La colère sociale et les souffrances ont rapproché les Bosniens ethniquement divisés

La colère sociale qui avait embrasé la Bosnie en février, de même que les inondations catastrophiques qui ont endeuillé le pays au mois de mai, ont vu naître une solidarité sans précédent depuis la fin du conflit de 1992-95 entre les trois communautés ennemies de cette ex-république yougoslave.

"Cette solidarité représente notre plus grande victoire", affirme Nidzara Ahmetasevic, une journaliste qui a participé à l'organisation des manifestations anti-gouvernementales à Sarajevo.

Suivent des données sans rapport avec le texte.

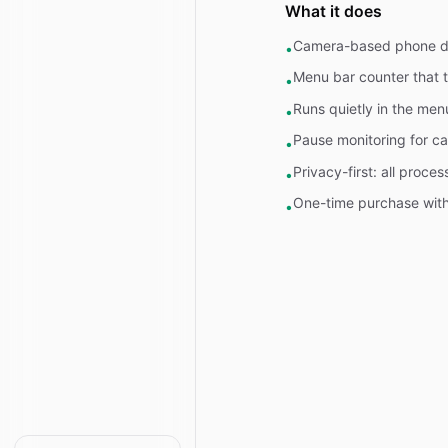
What it does
Camera-based phone det
•
Menu bar counter that t
•
Runs quietly in the men
•
Pause monitoring for ca
•
Privacy-first: all proce
•
One-time purchase with 
•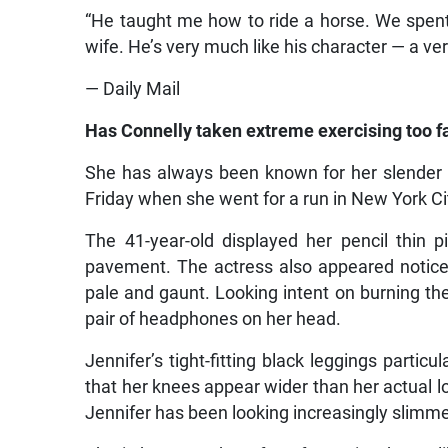
“He taught me how to ride a horse. We spent 
wife. He’s very much like his character — a ve
— Daily Mail
Has Connelly taken extreme exercising too f
She has always been known for her slender 
Friday when she went for a run in New York Ci
The 41-year-old displayed her pencil thin
pavement. The actress also appeared notice
pale and gaunt. Looking intent on burning the
pair of headphones on her head.
Jennifer’s tight-fitting black leggings partic
that her knees appear wider than her actual l
Jennifer has been looking increasingly slimm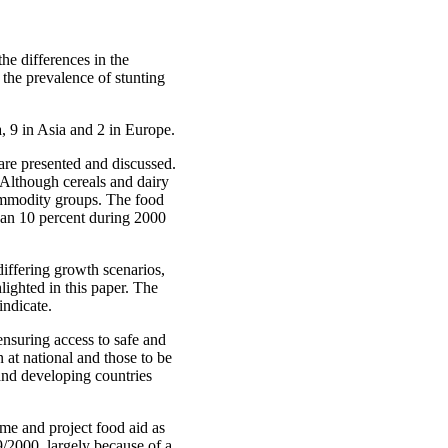
he differences in the
the prevalence of stunting
, 9 in Asia and 2 in Europe.
 are presented and discussed.
 Although cereals and dairy
commodity groups. The food
than 10 percent during 2000
iffering growth scenarios,
lighted in this paper. The
indicate.
ensuring access to safe and
 at national and those to be
 and developing countries
mme and project food aid as
9/2000, largely because of a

"Puis, cela s'est reproduit lors des inondations, avec des scènes de solidarité incroyables, indépendamment de l'ethnie des sinistrés", dit-elle.

Après le conflit intercommunautaire qui a fait 100.000 morts, la Bosnie a été divisée en une entité serbe, et une autre croato-musulmane, reliées par de faibles institutions centrales. Les trois communautés sont restées depuis profondément divisées et n'ont trouvé aucun raison pour se réunir derrière un projet quel qu'il soit.

Mais, le 7 février, des manifestants en colère ont brûlé et saccagé le siège de la présidence à Sarajevo et d'autres immeubles des administrations régionales dans plusieurs villes, notamment à Tuzla (nord) et Mostar (sud), dans une explosion de colère sociale sans précédent.

Au lendemain des violences, les dirigeants politiques affirmaient être prêts à écouter le message des citoyens, à présenter leurs démissions et à entamer des réformes.

Pendant des semaines, des manifestants ont continué à bloquer le centre de la capitale et à protester dans plusieurs autres villes. Au quotidien ils participaient à des "plénums", sortes d'assemblées populaires, pour formuler leurs revendications à l'égard du pouvoir.

Le mouvement s'est depuis essoufflé et la plupart des dirigeants qui s'étaient empressés de proposer leurs démissions se sont maintenus au pouvoir au grand dam des manifestants qui avouent leur impuissance.

"C'était une fête de la démocratie. Pour la première fois, les habitants de ce pays ont commencé à se solidariser autour des questions qui vont au-delà des clivages ethniques", estime néanmoins Asim Mujkic, professeur de sciences politiques à Sarajevo.

C'est cette solidarité entre Musulmans, Serbes et Croates qui est le plus souvent évoquée par des analystes comme l'effet le plus important des manifestations.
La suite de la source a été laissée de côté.